Help me set up the matrices for this! I can solve it, but having a difficult time getting the matrix set up. A pharmacist mixes together three types of vitamin tablets. Each Tablet A contains, among other things, 12 mg of niacin and 10 I.U. of vitamin E. The amounts for a tablet B are 17mg and 13 IU and for tablet C are 22mg and 35 IU. How many of each tablet if there are total of 225 tablets with a total amount of 4075mg niacin and 4975IU?
count the tablets and the ingredients:
a + b + c = 225
12a + 17b + 22c = 4075
10a + 13b + 35c = 4975
Now just use your matrix tools.
To set up the matrices for this problem, we can define variables to represent the number of tablets of each type. Let's use the following variables:
Let x represent the number of tablets of type A.
Let y represent the number of tablets of type B.
Let z represent the number of tablets of type C.
Now, let's set up the equations based on the given information.
1) Niacin equation:
The total amount of niacin in the tablets can be found by multiplying the niacin content of each tablet by the number of tablets of that type and then summing them up. So we have the equation:
12x + 17y + 22z = 4075 (since the total niacin content is 4075mg)
2) Vitamin E equation:
Similar to the niacin equation, the total amount of vitamin E can be found by multiplying the vitamin E content of each tablet by the number of tablets of that type and then summing them up. So we have the equation:
10x + 13y + 35z = 4975 (since the total vitamin E content is 4975IU)

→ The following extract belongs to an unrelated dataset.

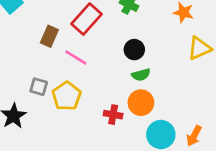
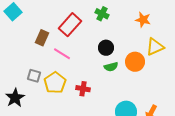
orange circle: (141, 103) -> (135, 62), moved
red cross: (113, 115) -> (83, 89), moved

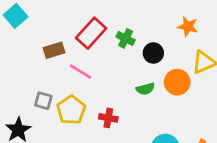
green cross: (102, 14) -> (126, 38), moved
brown rectangle: (42, 38) -> (54, 50), turned 49
black circle: (106, 48) -> (153, 53), moved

3) Total number of tablets equation:
The total number of tablets is given as 225, so we have the equation:
x + y + z = 225
Now that we have three equations, we can set up the matrix to solve for x, y, and z using matrix methods. The matrix equation will be of the form AX = B, where A is the coefficient matrix, X is the matrix of variables, and B is the matrix of constants.
The coefficient matrix A will be:
[12 17 22 ]
[10 13 35 ]
[ 1 1 1 ]
The matrix of variables X will be:
[ x ]
[ y ]
[ z ]
The matrix of constants B will be:
[ 4075 ]
[ 4975 ]
[ 225 ]
Now, you can solve the system of equations using matrix operations such as Gaussian elimination, inverse matrix, or matrix calculator to find the values for x, y, and z.